Todo buen profesor debería recordar a sus alumnos las palabras que don Fulgencio, en la obra de Amor y pedagogía de Unamuno, recomienda a su alumno Apolodoro:
“Extravaga, hijo mío, extravaga cuanto puedas, que más vale eso que vagar a secas. Los memos que llaman extravagante al prójimo, ¡cuanto darían por serlo! Que no te clasifiquen; haz como el zorro, que con el jopo borra sus huellas; despístales. Se ilógico a sus ojos hasta que renunciando a clasificarte se digan: es él, Apolodoro Carrascal, especie única”.

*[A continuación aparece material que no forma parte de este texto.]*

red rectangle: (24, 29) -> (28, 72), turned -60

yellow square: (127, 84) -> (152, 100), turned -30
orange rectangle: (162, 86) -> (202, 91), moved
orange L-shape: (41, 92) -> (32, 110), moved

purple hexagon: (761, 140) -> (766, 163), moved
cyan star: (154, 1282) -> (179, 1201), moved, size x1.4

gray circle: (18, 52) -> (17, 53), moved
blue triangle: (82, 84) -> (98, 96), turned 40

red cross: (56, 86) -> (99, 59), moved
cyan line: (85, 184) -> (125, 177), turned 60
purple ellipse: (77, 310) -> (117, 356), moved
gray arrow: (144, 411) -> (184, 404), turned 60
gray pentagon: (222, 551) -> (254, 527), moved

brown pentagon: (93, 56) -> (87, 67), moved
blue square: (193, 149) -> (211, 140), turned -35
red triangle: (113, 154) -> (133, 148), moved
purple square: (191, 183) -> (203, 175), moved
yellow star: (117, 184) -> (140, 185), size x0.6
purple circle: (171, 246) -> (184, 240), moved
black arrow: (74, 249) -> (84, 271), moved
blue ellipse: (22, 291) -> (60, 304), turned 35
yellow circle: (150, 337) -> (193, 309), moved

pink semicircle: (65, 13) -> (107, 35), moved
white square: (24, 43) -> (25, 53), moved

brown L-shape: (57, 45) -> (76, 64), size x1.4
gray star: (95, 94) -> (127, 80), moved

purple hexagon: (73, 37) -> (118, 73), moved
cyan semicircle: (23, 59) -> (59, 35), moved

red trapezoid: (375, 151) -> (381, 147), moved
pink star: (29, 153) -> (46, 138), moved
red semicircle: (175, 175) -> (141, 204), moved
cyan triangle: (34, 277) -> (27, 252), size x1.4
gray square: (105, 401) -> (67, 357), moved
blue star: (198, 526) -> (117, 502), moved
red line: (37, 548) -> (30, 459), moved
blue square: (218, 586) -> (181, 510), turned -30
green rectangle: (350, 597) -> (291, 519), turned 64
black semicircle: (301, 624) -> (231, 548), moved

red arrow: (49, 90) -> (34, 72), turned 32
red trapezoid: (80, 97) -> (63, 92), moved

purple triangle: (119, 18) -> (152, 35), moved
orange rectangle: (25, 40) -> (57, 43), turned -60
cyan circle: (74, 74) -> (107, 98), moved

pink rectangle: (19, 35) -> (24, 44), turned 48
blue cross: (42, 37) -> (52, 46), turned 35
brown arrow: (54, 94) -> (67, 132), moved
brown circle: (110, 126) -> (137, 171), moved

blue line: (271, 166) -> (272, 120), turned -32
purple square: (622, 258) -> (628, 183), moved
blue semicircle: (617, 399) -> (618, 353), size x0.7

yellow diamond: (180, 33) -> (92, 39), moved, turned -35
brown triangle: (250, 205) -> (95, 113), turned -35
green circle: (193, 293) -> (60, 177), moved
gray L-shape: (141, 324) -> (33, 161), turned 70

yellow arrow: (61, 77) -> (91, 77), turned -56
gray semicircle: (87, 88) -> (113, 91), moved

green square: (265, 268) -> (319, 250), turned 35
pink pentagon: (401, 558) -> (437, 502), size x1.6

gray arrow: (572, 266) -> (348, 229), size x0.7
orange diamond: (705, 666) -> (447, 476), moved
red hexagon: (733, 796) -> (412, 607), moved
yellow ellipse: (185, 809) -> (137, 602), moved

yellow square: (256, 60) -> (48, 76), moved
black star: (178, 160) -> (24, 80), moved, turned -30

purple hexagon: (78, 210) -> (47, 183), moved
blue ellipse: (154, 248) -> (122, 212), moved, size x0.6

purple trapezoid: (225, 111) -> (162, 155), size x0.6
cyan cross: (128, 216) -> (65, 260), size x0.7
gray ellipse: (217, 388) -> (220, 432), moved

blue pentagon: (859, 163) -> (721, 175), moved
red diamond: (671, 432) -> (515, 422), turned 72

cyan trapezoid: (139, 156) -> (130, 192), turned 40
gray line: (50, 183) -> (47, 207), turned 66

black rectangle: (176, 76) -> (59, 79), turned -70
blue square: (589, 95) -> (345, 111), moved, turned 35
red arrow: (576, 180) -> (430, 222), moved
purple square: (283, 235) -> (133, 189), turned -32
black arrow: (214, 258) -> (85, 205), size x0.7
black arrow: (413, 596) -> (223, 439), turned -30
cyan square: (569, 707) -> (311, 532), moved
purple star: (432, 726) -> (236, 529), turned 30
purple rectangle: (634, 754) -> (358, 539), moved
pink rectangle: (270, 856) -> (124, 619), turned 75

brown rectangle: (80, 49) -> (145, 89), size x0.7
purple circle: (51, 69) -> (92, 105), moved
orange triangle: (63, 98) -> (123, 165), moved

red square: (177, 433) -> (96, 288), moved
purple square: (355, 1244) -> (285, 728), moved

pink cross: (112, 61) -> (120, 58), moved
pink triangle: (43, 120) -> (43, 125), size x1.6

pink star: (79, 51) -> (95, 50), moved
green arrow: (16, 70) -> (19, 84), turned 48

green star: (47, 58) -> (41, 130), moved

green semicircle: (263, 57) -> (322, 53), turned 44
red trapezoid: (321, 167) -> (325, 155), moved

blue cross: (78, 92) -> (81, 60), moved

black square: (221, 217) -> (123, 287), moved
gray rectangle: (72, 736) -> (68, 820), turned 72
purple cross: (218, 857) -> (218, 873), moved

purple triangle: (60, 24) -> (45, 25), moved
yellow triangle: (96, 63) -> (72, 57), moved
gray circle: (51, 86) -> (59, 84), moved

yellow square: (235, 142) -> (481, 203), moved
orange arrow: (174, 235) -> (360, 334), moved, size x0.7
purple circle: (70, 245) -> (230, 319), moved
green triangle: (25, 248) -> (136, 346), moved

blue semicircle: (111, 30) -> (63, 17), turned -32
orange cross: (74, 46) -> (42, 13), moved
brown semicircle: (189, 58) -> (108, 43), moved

Nuestro texto en la sombra debería servir para un guión inclasificable e impredecible. ¿Acaso no estamos viviendo de una forma impredecible desde hace ocho meses? Si estamos construidos con la materia de una espora, de un soplo de viento; si somos una lucecita de luciérnaga orbitando azarosamente en un jardín, acudamos al templo del dato, pero conscientes de que si un virus nos azota vamos a necesitar camas de hospital y manos que nos ayuden, y no logaritmos que nos escriban.